Re: [gentoo-portage-dev] Re: search functionality in emerge

2008-12-01 Thread Emma Strubell
Good point. I may just ignore overlays completely because 1) I don't use
them and 2) does anyone really need to search an overlay anyway? aren't any
packages added via an overlay added deliberately?

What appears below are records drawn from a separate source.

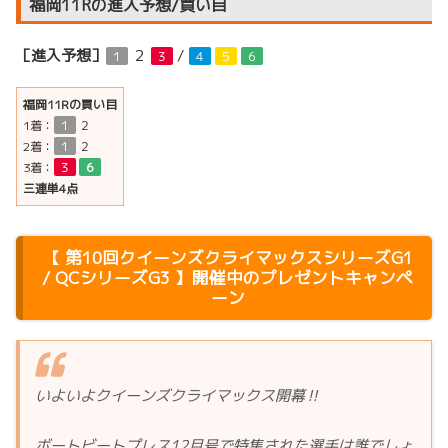
福岡11Rの進入予想/買い目
［進入予想］
２
/
１
３
４
５
６
福岡11Rの買い目
1着：
１
２
2着：
１
２
3着：
３
６
三連単4点
【 第10回クイーンズクライマックスシリーズG1
/ QCシリーズG3 】開催中のプレゼントキャンペ
ーン
いよいよクイーンズクライマックス開幕‼️
ボートビートプレス12月号で特集された選手は誰でしょ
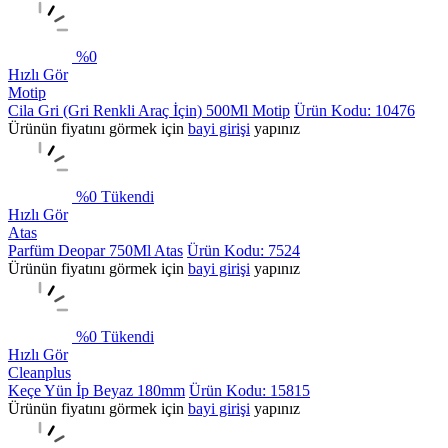
%
0
Hızlı Gör
Motip
Cila Gri (Gri Renkli Araç İçin) 500Ml Motip
Ürün Kodu: 10476
Ürünün fiyatını görmek için
bayi girişi
yapınız
%
0
Tükendi
Hızlı Gör
Atas
Parfüm Deopar 750Ml Atas
Ürün Kodu: 7524
Ürünün fiyatını görmek için
bayi girişi
yapınız
%
0
Tükendi
Hızlı Gör
Cleanplus
Keçe Yün İp Beyaz 180mm
Ürün Kodu: 15815
Ürünün fiyatını görmek için
bayi girişi
yapınız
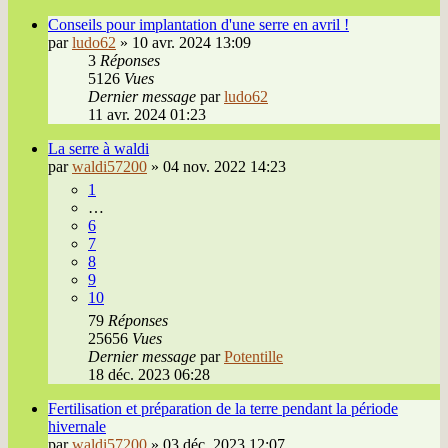
Conseils pour implantation d'une serre en avril !
par
ludo62
»
10 avr. 2024 13:09
3
Réponses
5126
Vues
Dernier message
par
ludo62
11 avr. 2024 01:23
La serre à waldi
par
waldi57200
»
04 nov. 2022 14:23
1
…
6
7
8
9
10
79
Réponses
25656
Vues
Dernier message
par
Potentille
18 déc. 2023 06:28
Fertilisation et préparation de la terre pendant la période
hivernale
par
waldi57200
»
03 déc. 2023 12:07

On Mon, Dec 1, 2008 at 4:52 PM, Tambet [EMAIL PROTECTED] wrote:

 I would suggest a different way of updates. When you manually change
 portage tree, you have to make an overlay. Overlay, as it's updated and
 managed by human being, will be always small (unless someone makes a script,
 which creates million overlay updates, but I dont think it would be
 efficient way to do anything). So, when you search, you can search Portage
 tree with index, which is updated with --sync and then search overlay, which
 is small and fast to search anyway. Overlay should not have index in such
 case. If anyone is going to change portage tree by hand, those changes will
 be lost with next --sync and thus noone should do it anyway - this case
 should not be considered at all.

 Tambet - technique evolves to art, art evolves to magic, magic evolves to
 just doing.


 2008/12/1 Emma Strubell [EMAIL PROTECTED]

 Thanks for the clarification. I was planning on forcing an update of the
 index as a part of emerge --sync, and implementing a command that would
 update the search index (leaving it up to the user to update after making
 any manual changes to the portage tree). That way the search index should
 always be up-to-date when emerge -s is called. It does make sense for the
 update upon --sync to be optional, but I guess I don't see why the update
 should always be SO slow. Of course the first population of the tree will
 take quite a while, but assuming regular (daily?) --syncs (and therefore
 updates to the index), subsequent updates shouldn't take very long, since
 there will only be a few (hundred?) changes to be made to the tree.

 And I do plan on using a pickling the search tree :]

 Emma


 On Mon, Dec 1, 2008 at 12:52 PM, Zac Medico [EMAIL PROTECTED] wrote:

 -BEGIN PGP SIGNED MESSAGE-
 Hash: SHA1

 Emma Strubell wrote:
  I completely forgot about Google's Summer of Code! Thanks for reminding
 me.
  Hopefully I won't forget again by the time summer rolls around,
 obviously I
  wouldn't mind getting a little extra money for doing something I'd do
 for
  free anyway.
 
  On a more related note: What, exactly, does porttree.py do? And am I
 correct
  in thinking that my suffix tree(s) should somewhat replace porttree.py?
 Or,
  should I be using porttree.py in order to populate my tree?

 You should use portree.py to populate it. Specifically, you should
 use portdbapi.aux_get() calls to access the package metadata that
 you'll need, similar to how the code in the existing search class
 accesses it.

  I think I have
  the suffix tree sufficiently figured out, I'm just trying to determine
  where, exactly, the tree will fit in to the portage code, and what the
 best
  way to populate it (with package names and some corresponding metadata)
  would be.

 There are there possible times that I imagine a person might want to
 populate it:

 1) Automatically after emerge --sync. This should not be mandatory
 since it will be somewhat time consuming and some users are very
 sensitive about --sync time. Note that FEATURES=metadate-transfer is
 disabled by default in the latest versions of portage, specifically
 to reduce --sync time.

 2) On demand, when emerge --search is invoked. The calling user will
 need appropriate file system permissions in order to update the
 search index.

 3) On request, by calling a command that is specifically designed to
 generate the search index. This could be a subcommand of emaint.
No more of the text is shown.